INSTRUCTIONS TO FOLLOW
Each line below has to be output exactly, from first to last.

(Source records)

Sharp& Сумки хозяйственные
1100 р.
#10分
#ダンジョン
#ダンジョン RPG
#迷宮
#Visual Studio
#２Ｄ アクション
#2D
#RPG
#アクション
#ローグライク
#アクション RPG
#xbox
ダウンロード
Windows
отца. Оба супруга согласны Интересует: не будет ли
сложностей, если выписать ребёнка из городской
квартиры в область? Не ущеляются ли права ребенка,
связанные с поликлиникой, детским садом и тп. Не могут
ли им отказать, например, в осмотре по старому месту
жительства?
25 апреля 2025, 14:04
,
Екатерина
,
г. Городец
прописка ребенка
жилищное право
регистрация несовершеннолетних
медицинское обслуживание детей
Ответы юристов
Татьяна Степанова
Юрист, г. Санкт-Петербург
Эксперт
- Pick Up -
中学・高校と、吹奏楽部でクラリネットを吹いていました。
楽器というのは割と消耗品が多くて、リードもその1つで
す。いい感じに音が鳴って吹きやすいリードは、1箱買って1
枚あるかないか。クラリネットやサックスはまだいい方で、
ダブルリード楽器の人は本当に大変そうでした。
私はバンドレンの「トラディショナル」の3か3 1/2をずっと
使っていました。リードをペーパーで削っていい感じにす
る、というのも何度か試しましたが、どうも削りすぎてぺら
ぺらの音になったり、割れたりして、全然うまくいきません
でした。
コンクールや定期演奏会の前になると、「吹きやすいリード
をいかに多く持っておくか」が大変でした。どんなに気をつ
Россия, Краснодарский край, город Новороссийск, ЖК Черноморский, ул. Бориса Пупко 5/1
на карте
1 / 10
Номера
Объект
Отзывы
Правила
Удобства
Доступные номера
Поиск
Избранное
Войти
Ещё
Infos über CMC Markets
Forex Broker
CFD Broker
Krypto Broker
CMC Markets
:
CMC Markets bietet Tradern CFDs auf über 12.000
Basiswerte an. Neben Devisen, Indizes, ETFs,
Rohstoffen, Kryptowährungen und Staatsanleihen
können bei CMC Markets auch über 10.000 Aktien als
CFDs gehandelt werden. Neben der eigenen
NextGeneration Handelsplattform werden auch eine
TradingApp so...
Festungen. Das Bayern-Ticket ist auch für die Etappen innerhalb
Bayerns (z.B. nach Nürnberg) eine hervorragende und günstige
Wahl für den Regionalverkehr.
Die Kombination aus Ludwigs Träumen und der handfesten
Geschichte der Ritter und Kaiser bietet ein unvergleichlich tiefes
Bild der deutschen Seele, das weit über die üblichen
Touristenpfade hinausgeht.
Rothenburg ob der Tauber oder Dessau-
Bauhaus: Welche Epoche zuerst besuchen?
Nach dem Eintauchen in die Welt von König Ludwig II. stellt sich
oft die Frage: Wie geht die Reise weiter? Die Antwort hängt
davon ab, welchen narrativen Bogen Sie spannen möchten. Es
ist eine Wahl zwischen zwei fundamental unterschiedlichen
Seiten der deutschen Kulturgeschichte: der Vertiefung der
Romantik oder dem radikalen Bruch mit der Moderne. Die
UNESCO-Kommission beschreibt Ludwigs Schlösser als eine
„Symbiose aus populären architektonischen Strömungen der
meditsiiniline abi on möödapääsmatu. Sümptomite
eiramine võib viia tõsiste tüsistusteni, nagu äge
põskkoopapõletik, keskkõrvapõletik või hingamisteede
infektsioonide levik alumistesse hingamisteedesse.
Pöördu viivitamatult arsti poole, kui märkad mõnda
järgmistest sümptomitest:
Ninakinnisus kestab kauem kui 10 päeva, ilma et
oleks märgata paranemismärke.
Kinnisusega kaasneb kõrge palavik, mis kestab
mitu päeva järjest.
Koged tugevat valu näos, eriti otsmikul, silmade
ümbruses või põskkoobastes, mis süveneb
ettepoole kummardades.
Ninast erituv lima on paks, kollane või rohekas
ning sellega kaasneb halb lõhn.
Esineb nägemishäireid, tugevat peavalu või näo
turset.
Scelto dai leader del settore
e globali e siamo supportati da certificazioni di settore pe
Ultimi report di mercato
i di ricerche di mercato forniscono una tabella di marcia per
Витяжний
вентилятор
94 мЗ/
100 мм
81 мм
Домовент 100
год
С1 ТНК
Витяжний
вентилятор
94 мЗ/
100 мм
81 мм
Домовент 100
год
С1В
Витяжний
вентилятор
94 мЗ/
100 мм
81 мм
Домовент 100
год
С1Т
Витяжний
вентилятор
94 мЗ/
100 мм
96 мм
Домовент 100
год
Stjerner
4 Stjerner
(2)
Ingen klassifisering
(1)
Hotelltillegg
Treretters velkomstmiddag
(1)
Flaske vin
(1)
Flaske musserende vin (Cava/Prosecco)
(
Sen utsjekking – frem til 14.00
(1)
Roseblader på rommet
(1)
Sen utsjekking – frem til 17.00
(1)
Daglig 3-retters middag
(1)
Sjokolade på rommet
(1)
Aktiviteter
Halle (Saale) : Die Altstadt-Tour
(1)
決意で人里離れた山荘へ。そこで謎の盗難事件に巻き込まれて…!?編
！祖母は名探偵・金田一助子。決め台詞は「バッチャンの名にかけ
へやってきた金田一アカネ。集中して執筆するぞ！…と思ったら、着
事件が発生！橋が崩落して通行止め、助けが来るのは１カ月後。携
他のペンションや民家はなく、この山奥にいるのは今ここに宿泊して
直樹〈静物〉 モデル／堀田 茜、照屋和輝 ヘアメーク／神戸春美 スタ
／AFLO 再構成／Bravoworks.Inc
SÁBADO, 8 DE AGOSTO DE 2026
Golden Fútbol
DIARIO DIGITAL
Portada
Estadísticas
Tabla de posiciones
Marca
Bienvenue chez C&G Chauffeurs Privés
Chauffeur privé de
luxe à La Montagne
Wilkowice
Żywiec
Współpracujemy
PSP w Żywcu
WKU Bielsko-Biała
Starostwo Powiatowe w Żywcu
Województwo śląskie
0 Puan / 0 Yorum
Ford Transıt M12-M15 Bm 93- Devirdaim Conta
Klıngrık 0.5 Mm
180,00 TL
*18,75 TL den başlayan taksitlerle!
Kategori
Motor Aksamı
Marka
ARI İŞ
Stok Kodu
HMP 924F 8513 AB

YOUR SOLUTION
Sharp& Сумки хозяйственные
1100 р.
#10分
#ダンジョン
#ダンジョン RPG
#迷宮
#Visual Studio
#２Ｄ アクション
#2D
#RPG
#アクション
#ローグライク
#アクション RPG
#xbox
ダウンロード
Windows
отца. Оба супруга согласны Интересует: не будет ли
сложностей, если выписать ребёнка из городской
квартиры в область? Не ущеляются ли права ребенка,
связанные с поликлиникой, детским садом и тп. Не могут
ли им отказать, например, в осмотре по старому месту
жительства?
25 апреля 2025, 14:04
,
Екатерина
,
г. Городец
прописка ребенка
жилищное право
регистрация несовершеннолетних
медицинское обслуживание детей
Ответы юристов
Татьяна Степанова
Юрист, г. Санкт-Петербург
Эксперт
- Pick Up -
中学・高校と、吹奏楽部でクラリネットを吹いていました。
楽器というのは割と消耗品が多くて、リードもその1つで
す。いい感じに音が鳴って吹きやすいリードは、1箱買って1
枚あるかないか。クラリネットやサックスはまだいい方で、
ダブルリード楽器の人は本当に大変そうでした。
私はバンドレンの「トラディショナル」の3か3 1/2をずっと
使っていました。リードをペーパーで削っていい感じにす
る、というのも何度か試しましたが、どうも削りすぎてぺら
ぺらの音になったり、割れたりして、全然うまくいきません
でした。
コンクールや定期演奏会の前になると、「吹きやすいリード
をいかに多く持っておくか」が大変でした。どんなに気をつ
Россия, Краснодарский край, город Новороссийск, ЖК Черноморский, ул. Бориса Пупко 5/1
на карте
1 / 10
Номера
Объект
Отзывы
Правила
Удобства
Доступные номера
Поиск
Избранное
Войти
Ещё
Infos über CMC Markets
Forex Broker
CFD Broker
Krypto Broker
CMC Markets
:
CMC Markets bietet Tradern CFDs auf über 12.000
Basiswerte an. Neben Devisen, Indizes, ETFs,
Rohstoffen, Kryptowährungen und Staatsanleihen
können bei CMC Markets auch über 10.000 Aktien als
CFDs gehandelt werden. Neben der eigenen
NextGeneration Handelsplattform werden auch eine
TradingApp so...
Festungen. Das Bayern-Ticket ist auch für die Etappen innerhalb
Bayerns (z.B. nach Nürnberg) eine hervorragende und günstige
Wahl für den Regionalverkehr.
Die Kombination aus Ludwigs Träumen und der handfesten
Geschichte der Ritter und Kaiser bietet ein unvergleichlich tiefes
Bild der deutschen Seele, das weit über die üblichen
Touristenpfade hinausgeht.
Rothenburg ob der Tauber oder Dessau-
Bauhaus: Welche Epoche zuerst besuchen?
Nach dem Eintauchen in die Welt von König Ludwig II. stellt sich
oft die Frage: Wie geht die Reise weiter? Die Antwort hängt
davon ab, welchen narrativen Bogen Sie spannen möchten. Es
ist eine Wahl zwischen zwei fundamental unterschiedlichen
Seiten der deutschen Kulturgeschichte: der Vertiefung der
Romantik oder dem radikalen Bruch mit der Moderne. Die
UNESCO-Kommission beschreibt Ludwigs Schlösser als eine
„Symbiose aus populären architektonischen Strömungen der
meditsiiniline abi on möödapääsmatu. Sümptomite
eiramine võib viia tõsiste tüsistusteni, nagu äge
põskkoopapõletik, keskkõrvapõletik või hingamisteede
infektsioonide levik alumistesse hingamisteedesse.
Pöördu viivitamatult arsti poole, kui märkad mõnda
järgmistest sümptomitest:
Ninakinnisus kestab kauem kui 10 päeva, ilma et
oleks märgata paranemismärke.
Kinnisusega kaasneb kõrge palavik, mis kestab
mitu päeva järjest.
Koged tugevat valu näos, eriti otsmikul, silmade
ümbruses või põskkoobastes, mis süveneb
ettepoole kummardades.
Ninast erituv lima on paks, kollane või rohekas
ning sellega kaasneb halb lõhn.
Esineb nägemishäireid, tugevat peavalu või näo
turset.
Scelto dai leader del settore
e globali e siamo supportati da certificazioni di settore pe
Ultimi report di mercato
i di ricerche di mercato forniscono una tabella di marcia per
Витяжний
вентилятор
94 мЗ/
100 мм
81 мм
Домовент 100
год
С1 ТНК
Витяжний
вентилятор
94 мЗ/
100 мм
81 мм
Домовент 100
год
С1В
Витяжний
вентилятор
94 мЗ/
100 мм
81 мм
Домовент 100
год
С1Т
Витяжний
вентилятор
94 мЗ/
100 мм
96 мм
Домовент 100
год
Stjerner
4 Stjerner
(2)
Ingen klassifisering
(1)
Hotelltillegg
Treretters velkomstmiddag
(1)
Flaske vin
(1)
Flaske musserende vin (Cava/Prosecco)
(
Sen utsjekking – frem til 14.00
(1)
Roseblader på rommet
(1)
Sen utsjekking – frem til 17.00
(1)
Daglig 3-retters middag
(1)
Sjokolade på rommet
(1)
Aktiviteter
Halle (Saale) : Die Altstadt-Tour
(1)
決意で人里離れた山荘へ。そこで謎の盗難事件に巻き込まれて…!?編
！祖母は名探偵・金田一助子。決め台詞は「バッチャンの名にかけ
へやってきた金田一アカネ。集中して執筆するぞ！…と思ったら、着
事件が発生！橋が崩落して通行止め、助けが来るのは１カ月後。携
他のペンションや民家はなく、この山奥にいるのは今ここに宿泊して
直樹〈静物〉 モデル／堀田 茜、照屋和輝 ヘアメーク／神戸春美 スタ
／AFLO 再構成／Bravoworks.Inc
SÁBADO, 8 DE AGOSTO DE 2026
Golden Fútbol
DIARIO DIGITAL
Portada
Estadísticas
Tabla de posiciones
Marca
Bienvenue chez C&G Chauffeurs Privés
Chauffeur privé de
luxe à La Montagne
Wilkowice
Żywiec
Współpracujemy
PSP w Żywcu
WKU Bielsko-Biała
Starostwo Powiatowe w Żywcu
Województwo śląskie
0 Puan / 0 Yorum
Ford Transıt M12-M15 Bm 93- Devirdaim Conta
Klıngrık 0.5 Mm
180,00 TL
*18,75 TL den başlayan taksitlerle!
Kategori
Motor Aksamı
Marka
ARI İŞ
Stok Kodu
HMP 924F 8513 AB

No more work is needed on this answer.